Robert will talk more about earnings and cash in his remarks. If you go to slide six, regarding the brand, we continue to make progress perhaps best evidenced by our improving subscriber performance. We lost a total of 69,000 retail subscribers in the quarter and fewer than one million for the entire year, an improvement of over four million year over year.
Although post-paid subscribers declined by 504,000, the fourth quarter represents both the best sequential and the best year over year improvements in company history. Sprint’s 600,000 or 54% year over year improvement post-paid results we would have achieved without any acquisitions lies in sharp contrast to the rest of the industry.
Our Sprint branded services which run on the CDMA network were net add positive in the fourth quarter and showed the best sequential improvement in almost three years. We showed a lot of progress in the second half. The improvement in net adds in the second half both year over year and compared to the first half of the year were both best ever results.
The brand improvement is being demonstrated further through gross adds. Second half gross add performance year over year and versus the first half were both the best in five years. Our estimate of fourth quarter share of gross adds or SOGA, shows an improvement year over year of 350 basis points.

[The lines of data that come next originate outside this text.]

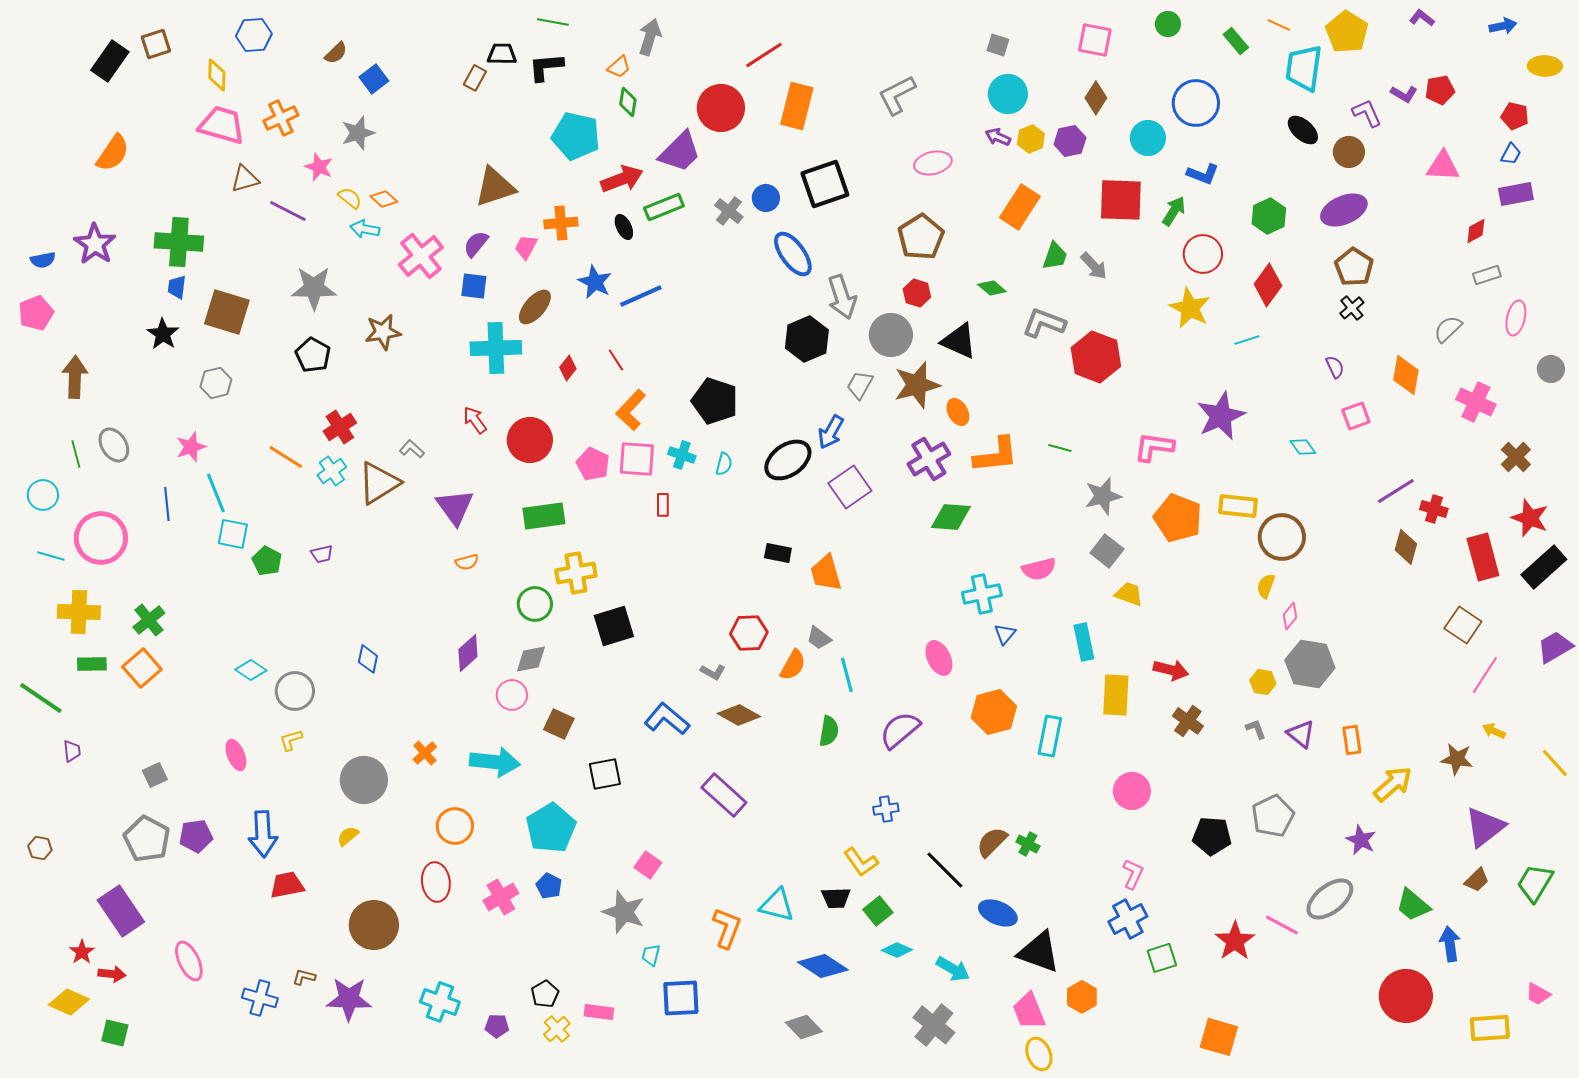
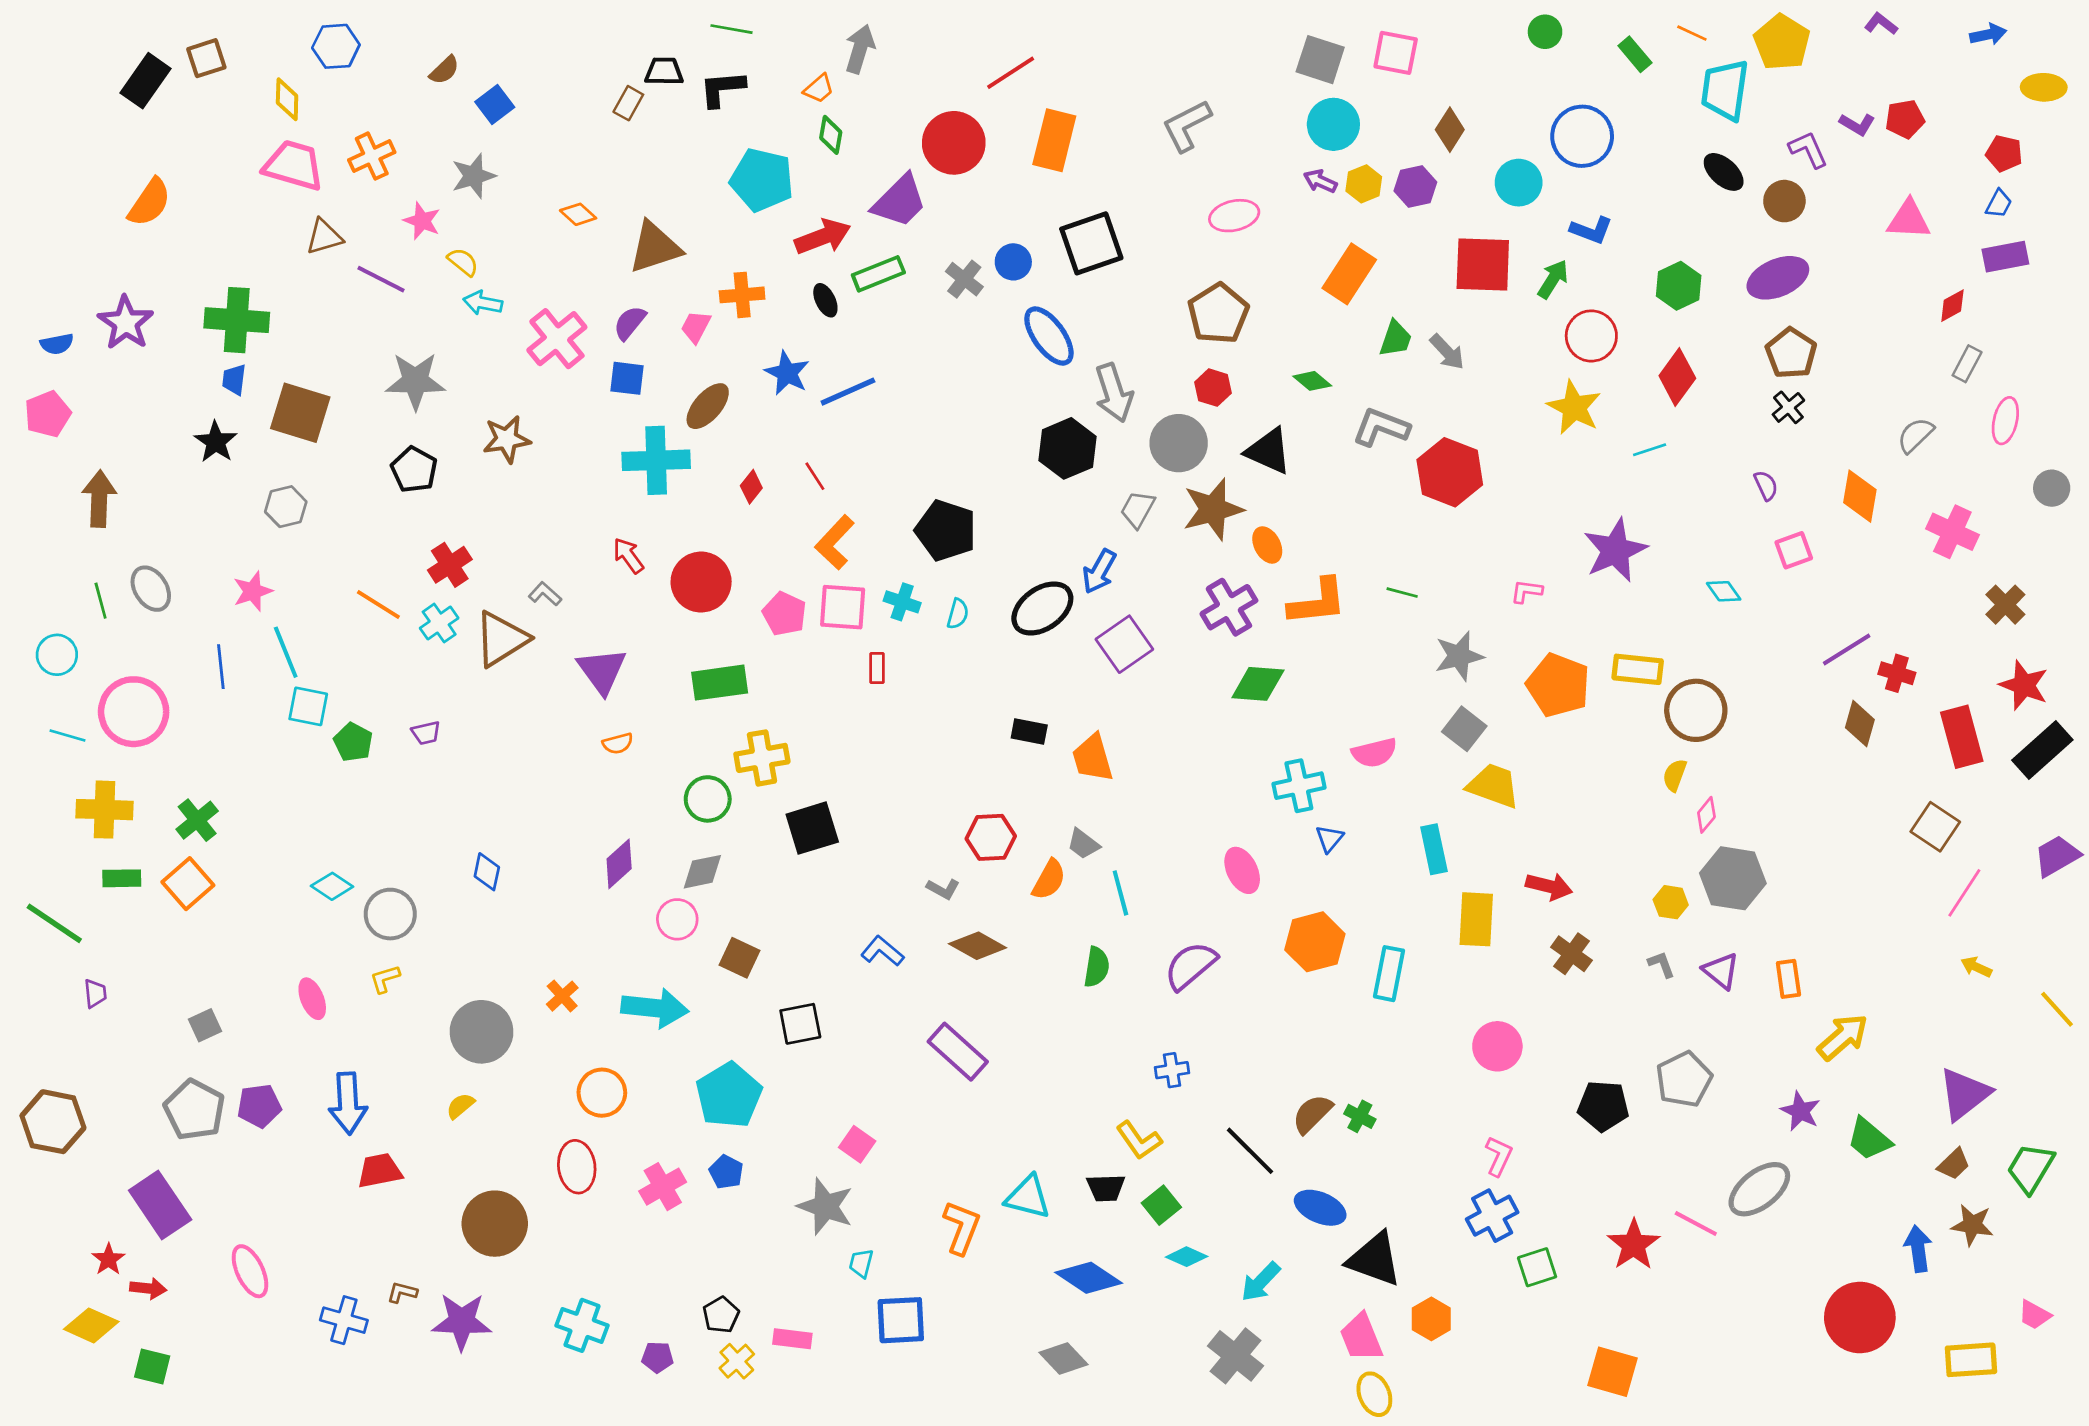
pink square: (1095, 40) -> (1396, 53), moved
gray square: (998, 45) -> (1320, 60), size x1.6
orange diamond: (384, 199) -> (578, 214), moved
gray rectangle: (1487, 275) -> (1967, 364), turned -44
pink L-shape: (1154, 447) -> (1527, 591), size x0.6
yellow trapezoid: (1129, 594) -> (1493, 786), size x1.4
blue L-shape: (667, 719) -> (882, 951), size x0.7
brown star: (1457, 759) -> (1972, 1225), moved
brown hexagon: (40, 848) -> (53, 1122), size x2.0
green trapezoid: (1413, 905) -> (1869, 1139), moved
cyan arrow: (953, 969) -> (1261, 1282), turned 104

Our fourth quarter cost per gross add was also the lowest in over three years. We also maintained a high percentage of prime customers on post-paid, over 84%. Churn of 2.11% was a slight improvement both sequentially and year over year. But we still need to do better with churn. Going to slide seven, fourth quarter prepaid net adds were 435,000.
For 2009 Boost generated over 2.5 million net adds and we grew Boost revenue by 35%. Although we took actions to minimize churn during the fourth quarter the success experienced by Boost unlimited during the first three quarters of 2009 became increasingly difficult to replicate. Prepaid competition expanded and intensified as our competitors used more aggressive pricing tactics.
We expect this highly competitive environment will continue. Our prepaid team is taking actions to overcome these recent challenges and expects to regain momentum during the second quarter. We expect to make meaningful progress in our prepaid net add results as we enter the second half of 2010.